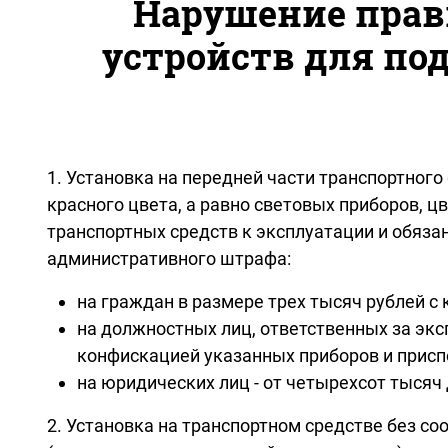
Нарушение прав
устройств для по
1. Установка на передней части транспортног
красного цвета, а равно световых приборов, 
транспортных средств к эксплуатации и обяз
административного штрафа:
на граждан в размере трех тысяч рублей с
на должностных лиц, ответственных за экс
конфискацией указанных приборов и присп
на юридических лиц - от четырехсот тысяч
2. Установка на транспортном средстве без с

* * * * *

## [TASK]
Your answer should be every entry repeated exactly, minus the pictures.

## [RESULT OF THIS TASK]
Нарушение прав
устройств для по
1. Установка на передней части транспортног
красного цвета, а равно световых приборов, 
транспортных средств к эксплуатации и обяз
административного штрафа:
на граждан в размере трех тысяч рублей с
на должностных лиц, ответственных за экс
конфискацией указанных приборов и присп
на юридических лиц - от четырехсот тысяч
2. Установка на транспортном средстве без с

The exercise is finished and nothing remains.